A recent feature of European controlled auction disposals has been the emergence of vendor commissioned legal reviews or due diligence reports (VDD reports). Broadly, it follows the example of the accountants report widely used on disposals. Although prepared on the vendor’s instructions, VDD reports are ultimately relied upon by the purchaser. VDD reports may bring some significant advantage for the vendor, not least the perception that it speeds up the timetable once the auction is really under way. Because VDD reports require significant management time and front end cost, they are more likely to be commissioned on larger mid market transactions, where the additional cost and time are often an acceptable risk in return for a speedier result. They are also useful in explaining the regulatory and legal background in jurisdictions where the purchaser may be a first time buyer (e.g. Central & Eastern Europe). And most significantly, VDD reports inform the vendor about risks which can be rectified or otherwise covered (or avoided) specifically in the sale agreement. The vendor will want the VDD report to be full enough to persuade the purchaser that it need only do some confirmatory due diligence, but the scope of the work is established by the vendor.

All of this plays against the purchaser – and is one of a number of reasons why the VDD report has gained no currency as yet in American transactions. US purchasers are highly sceptical about the whole process. Not only is the deck stacked against the purchaser with very limited warranties and substantial seller limitations, but they do not even get to set the rules for their own due diligence exercise. In addition, US vendor’s counsel is not prepared to assume liability to third parties by addressing the VDD report to them. German counsel have, in principle, taken the same approach and whilst VDD reports may be produced for the purposes of the data room, this is often merely by way of further information for the purchaser, but without assumption of liability to third parties. Those UK law firms prepared to give VDD reports addressed to the ultimate purchasers (and funders) have become more comfortable with the process, provided they can impose appropriate liability exclusions and conditions.

MAC Clauses

One further area where the screw has been turned against the purchaser relates to MAC clauses. Such clauses allow the purchaser to terminate the sale agreement for a material adverse change arising between signing and closing. This issue arises if transactions do not sign and close at the same time. The most frequent reason for non-simultaneous signing and closing is a mandatory merger control regime such as that of the EU. Although to some extent, the degree of risk may be assessed in terms of the likely length of the gap, we have seen vendors seeking to adopt a harder line on MAC clauses, citing in some cases the importance to them of deal security. US practice again may be indicative in assessing likely trends in European M&A. According to the ABA Study, only 5% of relevant US deals did not have some kind of MAC provision, although it was not always a stand alone MAC clause. Negotiating a number of specific carve-outs (in 80% of relevant US deals according to the ABA Study) is likely to be seen in more European M&A deals. This will certainly not favour the purchaser.

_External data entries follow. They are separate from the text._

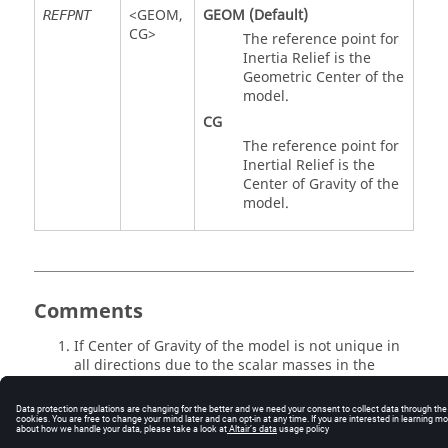
<
GEOM
,
GEOM
(Default)
REFPNT
CG
>
The reference point for
Inertia Relief is the
Geometric Center of the
model.
CG
The reference point for
Inertial Relief is the
Center of Gravity of the
model.
Comments
If Center of Gravity of the model is not unique in
all directions due to the scalar masses in the
model, then the run will error out.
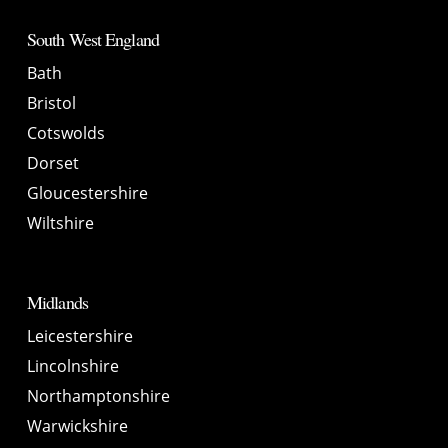
South West England
Bath
Bristol
Cotswolds
Dorset
Gloucestershire
Wiltshire
Midlands
Leicestershire
Lincolnshire
Northamptonshire
Warwickshire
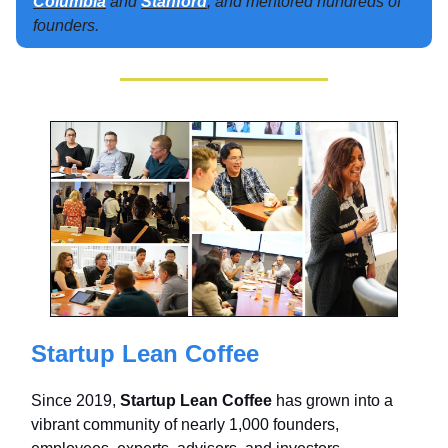
Columbia
and
Stanford
, and mentored hundreds of
founders.
Startup Lean Coffee
Since 2019,
Startup Lean Coffee
has grown into a
vibrant community of nearly 1,000 founders,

Although driven by financial owners in recent years, many of these seller friendly practices also featured in government privatisations and mega deals involving the types of targets which were likely to be the subject of much greater scrutiny, transparency and general knowledge. For these targets, the purchaser’s commercial rationale for doing the deal at the right price probably far outweighed any perceived legal problems. However, this mindset should not apply to the same extent to the mid market – and the smaller the deal the less it should apply because it is likely that less is known about the target, management is unproven and a serious legal issue can undermine the rationale for the deal.

Many of the trends described above will now be the starting point in many deals. If the market cools then the seller’s oft repeated suggestion that buyers price the risk, rather than look for contractual protection in the sale agreement, may become a more viable option.